梁國棟摩挲著手裏鋼筆:“做了大半輩子科研,其實生活和科學一樣,有太多的盲點。你的事情,有什麽不能接受的呢?你媽媽,走的那麽太突然……我是失去過一次的人,也知道,要平衡這個過程中的眼淚,需要多少時間和勇氣。”

梁覺筠紅了眼眶,忍住不讓眼淚掉下來。

“我以為這輩子也許就會這樣過去,我認命了。然而在等待的歲月裏,沈澱自己,淬煉自己,命運就會給你轉機,於是我遇見了Mary。Tracy對你來說,是成長過程中很重要的人,但你們之間註定不會是愛情。
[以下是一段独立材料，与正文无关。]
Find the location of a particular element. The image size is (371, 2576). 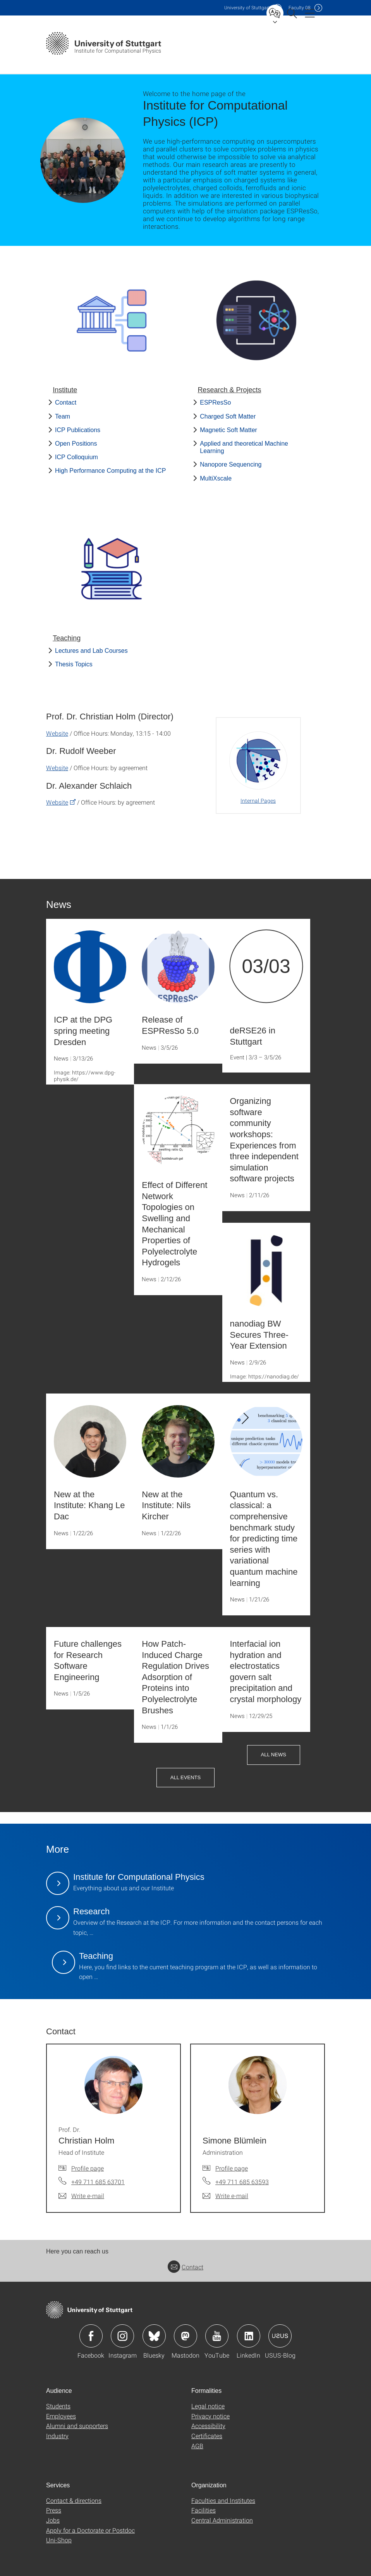 Accessibility is located at coordinates (208, 2426).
所以,這一次,希望你能好好把握她,我是說,這位。”梁國棟指了指那茶座。

梁覺筠點點頭。

梁國棟釋然笑道:“現在,我把這支筆交給你。”

梁覺筠一怔:“我怎麽能夠……”

“原本是打算等你結婚的時候把它送給你,現在看來,也差不多是時候了。”梁國棟頓了頓,“原本就是你媽媽的東西,交給你是應該的,我留著也……”

“爸……”

梁國棟輕拍梁覺筠的手。

“我知道了,我會好好保管的。”

“那就好。明年有假期,我們去C城看看你們,你覺得呢?”

“真的嗎?”

“是啊,歡迎嗎?”

“當然!”

命運可以是膽小鬼避世的借口和詭辯,也可以是幸運兒對緣分的解釋和感恩。更多的,命運是你我他,寧願摒除科學精神,對未來的期待和信仰。

愛情,究竟是命運還是科學?是三生石上刻下的姻緣輪回,還是月老手中拉扯宿命羈絆的交織紅繩?是使人沖動的乙酰膽堿,還是令人上癮的多巴胺?